Blimey, max and moritz need an asbo don't they?

mumeeee · 18/05/2008 23:13

It's just a fairy story.

HonoriaGlossop · 19/05/2008 00:12

going back to what someone said back on page one of this, I have to AGREE TOTALLY that in the Princess and the Pea, it's totally RUDE of that mollycoddled blummin princess who turns up uninvited and then complains about the uncomfortable bed. Even as a child I thought that a REAL princess would surely have had some manners and said "oh I slept beautifully thank you"

Only just realised that this has been gnawing away at me for YEARS

flubdub · 19/05/2008 13:25

Am at thoe Struwwelpeter rhymes. Theyre terrible!
btw, what does struwwelpeter mean, as the rhymes arnt written by someone with that name.

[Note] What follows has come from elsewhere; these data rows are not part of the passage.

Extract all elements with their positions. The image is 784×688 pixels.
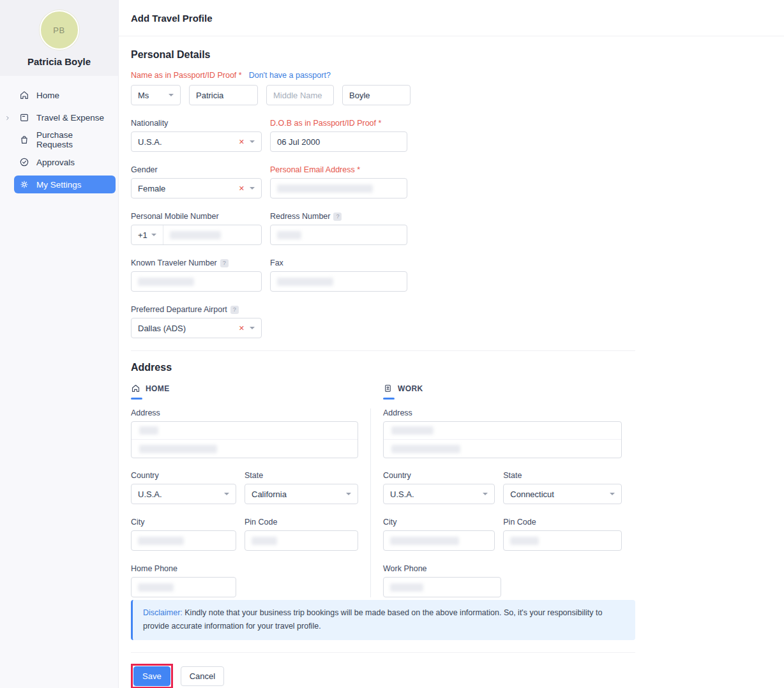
- state-value: California: [252, 490, 287, 499]
- country-code-select[interactable]: +1: [132, 225, 163, 244]
- departure-airport-select[interactable]: Dallas (ADS) ✕: [131, 318, 262, 338]
- clear-icon[interactable]: ✕: [239, 325, 245, 332]
- tab-label: WORK: [398, 384, 423, 393]
- sidebar-item-travel-expense[interactable]: Travel & Expense: [14, 108, 116, 126]
- ktn-label: Known Traveler Number: [131, 258, 217, 267]
- home-icon: [19, 90, 29, 100]
- home-address-column: Address Country U.S.A. State: [131, 408, 358, 597]
- redacted-value: [139, 445, 217, 453]
- info-icon[interactable]: ?: [230, 306, 239, 314]
- redacted-value: [390, 583, 423, 592]
- nationality-value: U.S.A.: [138, 137, 162, 147]
- sidebar-item-label: Travel & Expense: [36, 113, 104, 123]
- nationality-select[interactable]: U.S.A. ✕: [131, 131, 262, 152]
- personal-email-input[interactable]: [270, 178, 407, 198]
- home-phone-label: Home Phone: [131, 564, 177, 573]
- shopping-bag-icon: [19, 135, 29, 145]
- redacted-value: [390, 537, 459, 545]
- last-name-input[interactable]: Boyle: [342, 85, 411, 105]
- home-pin-input[interactable]: [245, 530, 358, 551]
- chevron-down-icon: [250, 187, 255, 190]
- clear-icon[interactable]: ✕: [239, 185, 245, 192]
- chevron-right-icon[interactable]: [4, 114, 11, 120]
- country-label: Country: [131, 471, 159, 480]
- title-value: Ms: [138, 91, 149, 100]
- state-label: State: [245, 471, 263, 480]
- country-label: Country: [383, 471, 411, 480]
- middle-name-input[interactable]: Middle Name: [266, 85, 334, 105]
- mobile-label: Personal Mobile Number: [131, 212, 219, 221]
- home-address-input[interactable]: [131, 421, 358, 458]
- work-pin-input[interactable]: [503, 530, 622, 551]
- tab-home-address[interactable]: HOME: [131, 384, 170, 400]
- active-tab-indicator: [131, 398, 142, 400]
- work-state-select[interactable]: Connecticut: [503, 484, 622, 504]
- expense-card-icon: [19, 112, 29, 123]
- name-label: Name as in Passport/ID Proof *: [131, 71, 242, 80]
- dob-input[interactable]: 06 Jul 2000: [270, 131, 407, 152]
- clear-icon[interactable]: ✕: [239, 138, 245, 146]
- redress-label: Redress Number: [270, 212, 330, 221]
- redacted-value: [277, 278, 333, 286]
- redacted-value: [277, 184, 373, 193]
- state-value: Connecticut: [510, 490, 554, 499]
- work-phone-label: Work Phone: [383, 564, 427, 573]
- home-city-input[interactable]: [131, 530, 236, 551]
- sidebar-item-purchase-requests[interactable]: Purchase Requests: [14, 131, 116, 149]
- redacted-value: [170, 231, 221, 239]
- tab-label: HOME: [146, 384, 170, 393]
- divider: [163, 225, 163, 244]
- redress-input[interactable]: [270, 225, 407, 245]
- save-highlight-annotation: Save: [131, 664, 173, 688]
- first-name-input[interactable]: Patricia: [189, 85, 258, 105]
- sidebar-item-label: Purchase Requests: [36, 130, 110, 149]
- info-icon[interactable]: ?: [220, 259, 229, 267]
- work-phone-input[interactable]: [383, 577, 501, 597]
- home-state-select[interactable]: California: [245, 484, 358, 504]
- redacted-value: [139, 426, 158, 435]
- home-country-select[interactable]: U.S.A.: [131, 484, 236, 504]
- personal-details-heading: Personal Details: [131, 49, 635, 61]
- city-label: City: [131, 518, 145, 527]
- home-phone-input[interactable]: [131, 577, 236, 597]
- chevron-down-icon: [483, 493, 488, 495]
- page-header: Add Travel Profile: [119, 0, 784, 36]
- sidebar-item-label: Home: [36, 91, 59, 100]
- gear-icon: [19, 179, 29, 190]
- cancel-button[interactable]: Cancel: [181, 666, 224, 686]
- save-button[interactable]: Save: [133, 666, 170, 686]
- pin-code-label: Pin Code: [245, 518, 277, 527]
- check-circle-icon: [19, 157, 29, 167]
- address-heading: Address: [131, 362, 635, 373]
- work-address-input[interactable]: [383, 421, 622, 458]
- tab-work-address[interactable]: WORK: [383, 384, 423, 400]
- section-divider: [131, 350, 635, 351]
- avatar-initials: PB: [53, 26, 64, 35]
- last-name-value: Boyle: [349, 91, 370, 100]
- chevron-down-icon: [169, 94, 174, 96]
- work-country-select[interactable]: U.S.A.: [383, 484, 495, 504]
- title-select[interactable]: Ms: [131, 85, 181, 105]
- known-traveler-input[interactable]: [131, 271, 262, 292]
- redacted-value: [277, 231, 301, 239]
- fax-label: Fax: [270, 258, 283, 267]
- email-label: Personal Email Address *: [270, 165, 360, 174]
- sidebar-item-home[interactable]: Home: [14, 86, 116, 104]
- no-passport-link[interactable]: Don't have a passport?: [249, 71, 331, 80]
- gender-select[interactable]: Female ✕: [131, 178, 262, 198]
- work-city-input[interactable]: [383, 530, 495, 551]
- sidebar-item-my-settings[interactable]: My Settings: [14, 176, 116, 193]
- mobile-input[interactable]: +1: [131, 225, 262, 245]
- country-code-value: +1: [138, 230, 147, 240]
- airport-value: Dallas (ADS): [138, 324, 186, 333]
- sidebar-item-label: Approvals: [36, 158, 75, 167]
- sidebar-item-approvals[interactable]: Approvals: [14, 153, 116, 171]
- info-icon[interactable]: ?: [333, 213, 342, 221]
- disclaimer-prefix: Disclaimer:: [143, 608, 183, 617]
- chevron-down-icon: [610, 493, 615, 495]
- disclaimer-note: Disclaimer: Kindly note that your busine…: [131, 600, 635, 640]
- active-tab-indicator: [383, 398, 395, 400]
- disclaimer-text: Kindly note that your business trip book…: [143, 608, 602, 631]
- work-badge-icon: [383, 384, 393, 393]
- fax-input[interactable]: [270, 271, 407, 292]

wobblyknicks · 19/05/2008 14:59

It means shaggy peter, referring to hair of the boy on the front and a dad wrote them for his...son I think because he wasn't impressed with the other books around at the time! They're supposed to be morality tales - shamefully have to admit I loved them when I was little, especially as my mum read them to me in German and it sounded all the gorier. Funnily enough they never really scared me, far 'better' books gave me nightmares but gore alone has never done it for me. Start on about a ghost in the night however and I'd have been wetting the bed all night

cestlavie · 19/05/2008 15:09

Lovecat: that's exactly right. In the original Red Riding Hood, the wolf eats the grandmother and RRH. The woodcutter arrives, slices open the wolf's belly with his axe, drags them out and fills it with heavy stones that kill the wolf when it tries to escape. Sweet dreams honey...

NotDoingTheHousework · 19/05/2008 17:34

This reply has been deleted

Message withdrawn

quint · 19/05/2008 19:26

The reason why there are so many wicked stepmothers is due to the fact that it wasn;t uncommon for women to die in childbirth, dads would remarry and the new wife would always look out for her own children's interest so that they inherited more when the father died, hence the wicked stepmother

TurkeyLurkey · 19/05/2008 19:38

Ahh Broccoli you need to get a book called "Politically Correct Bedtime Stories". In Jack and the Beanstalk when Jack sees the Giant he says:
"Fee,Fie,Foe,Fum I smell the blood of an English Person"
"I'd like to learn about his culture and views on life!
"and share my own perspectives in an open minded and generous way!".

Jack ends up becoming a member of the Giants commune, and he learns not to judge people based on their size.